Exercise data
>>>>>
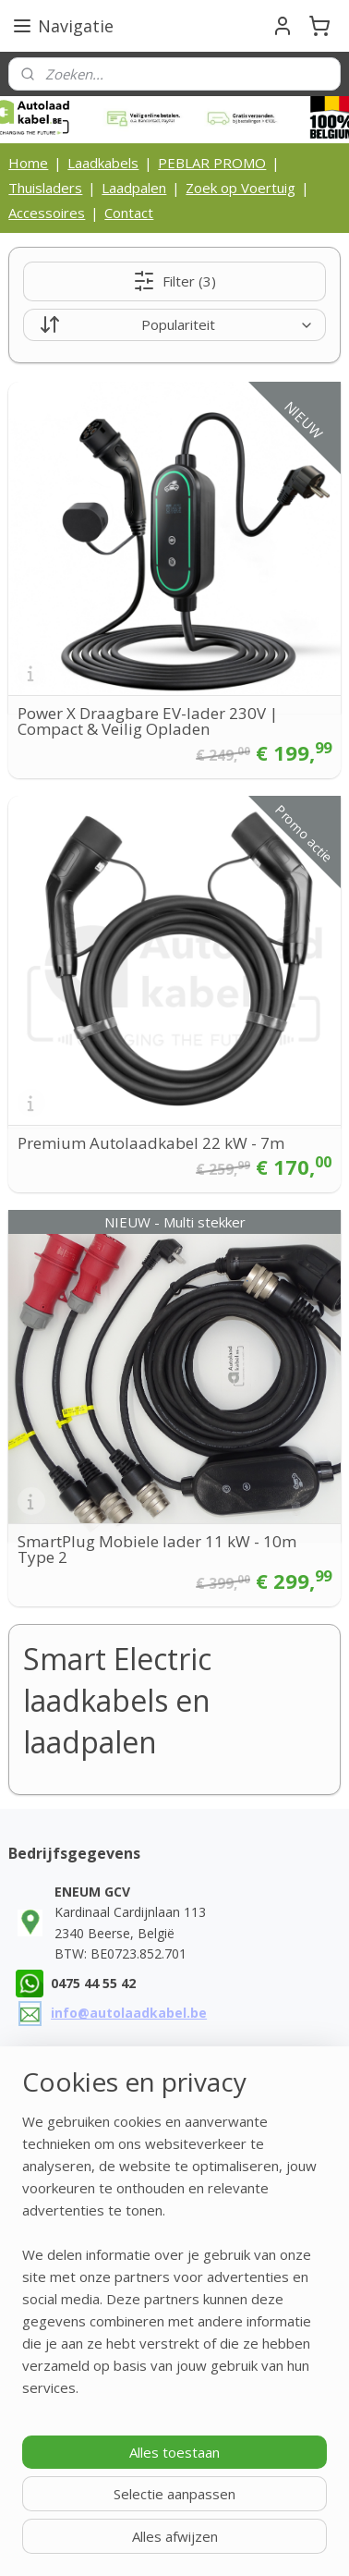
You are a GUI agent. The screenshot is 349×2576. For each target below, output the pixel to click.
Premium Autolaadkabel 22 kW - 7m (151, 1143)
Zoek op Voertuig (240, 187)
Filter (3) (174, 281)
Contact (128, 212)
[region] (174, 2261)
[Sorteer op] (174, 325)
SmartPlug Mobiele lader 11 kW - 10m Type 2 (157, 1549)
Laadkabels (102, 162)
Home (28, 162)
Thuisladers (45, 187)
<<<<<
Task to carry out
Make an exact copy of the listing above. Its pictures are not needed.

Response box
You are a GUI agent. The screenshot is 349×2576. For each target below, output the pixel to click.
Premium Autolaadkabel 22 kW - 7m (151, 1143)
Zoek op Voertuig (240, 187)
Filter (3) (174, 281)
Contact (128, 212)
[region] (174, 2261)
[Sorteer op] (174, 325)
SmartPlug Mobiele lader 11 kW - 10m Type 2 (157, 1549)
Laadkabels (102, 162)
Home (28, 162)
Thuisladers (45, 187)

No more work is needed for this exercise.